The Role of Smoking in Renal Function Decline
1. Oxidative Stress and Inflammation
Cigarette smoke contains numerous toxic compounds, including reactive oxygen species (ROS) and pro-inflammatory cytokines. These substances induce oxidative stress, overwhelming endogenous antioxidant defenses and leading to cellular damage. In HSPN, oxidative stress exacerbates glomerular injury by promoting mesangial cell proliferation and extracellular matrix deposition, hastening fibrosis.
Studies have shown that smokers with HSP exhibit higher levels of inflammatory markers (e.g., TNF-α, IL-6) compared to non-smokers, correlating with worse renal outcomes. Chronic inflammation perpetuates endothelial dysfunction, further impairing renal perfusion and promoting sclerosis.
2. Endothelial Dysfunction and Vasoconstriction
Smoking impairs endothelial nitric oxide (NO) production, a key regulator of vascular tone and renal blood flow. Reduced NO bioavailability leads to vasoconstriction, hypertension, and glomerular ischemia—factors that aggravate HSPN progression.
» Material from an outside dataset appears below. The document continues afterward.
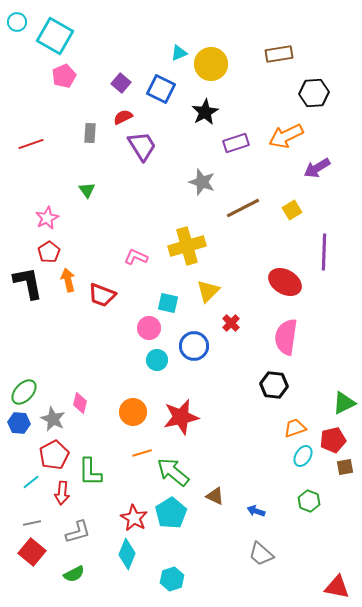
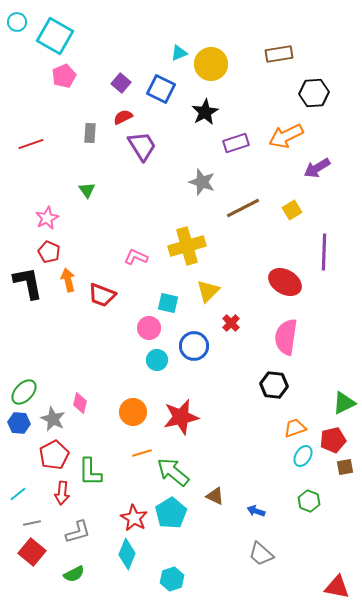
red pentagon at (49, 252): rotated 15 degrees counterclockwise
cyan line at (31, 482): moved 13 px left, 12 px down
Additionally, smoking-induced endothelial injury facilitates immune complex deposition, amplifying renal inflammation.
3. Immune System Dysregulation
Tobacco smoke alters immune responses by skewing T-cell polarization toward pro-inflammatory Th1 and Th17 phenotypes while suppressing regulatory T-cells (Tregs). In HSPN, this imbalance exacerbates IgA-mediated glomerular injury. Smokers also exhibit higher IgA levels, increasing immune complex deposition and renal damage.
4. Accelerated Fibrosis and CKD Progression
Persistent smoking promotes renal fibrosis by activating transforming growth factor-beta (TGF-β), a key mediator of extracellular matrix accumulation. Fibrotic changes in the glomeruli and tubulointerstitium lead to irreversible kidney damage, hastening CKD progression in HSP patients.
Clinical Evidence Linking Smoking to HSPN Worsening
Several observational studies support the association between smoking and poor renal outcomes in HSP:
- A retrospective cohort study found that HSP patients who smoked had a 2.5-fold higher risk of developing CKD compared to non-smokers.
- Smokers with HSPN exhibited faster declines in estimated glomerular filtration rate (eGFR) and higher proteinuria levels.
- Smoking cessation in HSP patients correlated with slower renal function deterioration, underscoring the reversible nature of smoking-related damage.
Management Strategies: Smoking Cessation as a Therapeutic Intervention
Given the detrimental effects of smoking on HSPN, smoking cessation should be a cornerstone of disease management. Strategies include:
- Behavioral Counseling – Providing structured support to encourage quitting.
- Pharmacotherapy – Nicotine replacement therapy (NRT), bupropion, or varenicline for smoking cessation.
- Regular Renal Monitoring – Close follow-up of eGFR, proteinuria, and blood pressure in HSP patients who smoke.
- Anti-Inflammatory and Antioxidant Therapies – Statins, ACE inhibitors, and antioxidants (e.g., vitamin E) may mitigate smoking-induced renal damage.
Conclusion
Smoking significantly contributes to renal function decline in HSP by promoting oxidative stress, endothelial dysfunction, immune dysregulation, and fibrosis. Clinicians should prioritize smoking cessation as part of a comprehensive treatment plan for HSPN patients to preserve kidney function and improve long-term outcomes. Further research is needed to elucidate the precise molecular mechanisms and develop targeted therapies for smoking-related renal injury in HSP.
By addressing modifiable risk factors like smoking, healthcare providers can mitigate the burden of HSP-associated kidney disease and enhance patient prognosis.
Keywords: Henoch-Schönlein purpura, HSP nephritis, smoking, renal function decline, oxidative stress, IgA vasculitis, CKD, smoking cessation.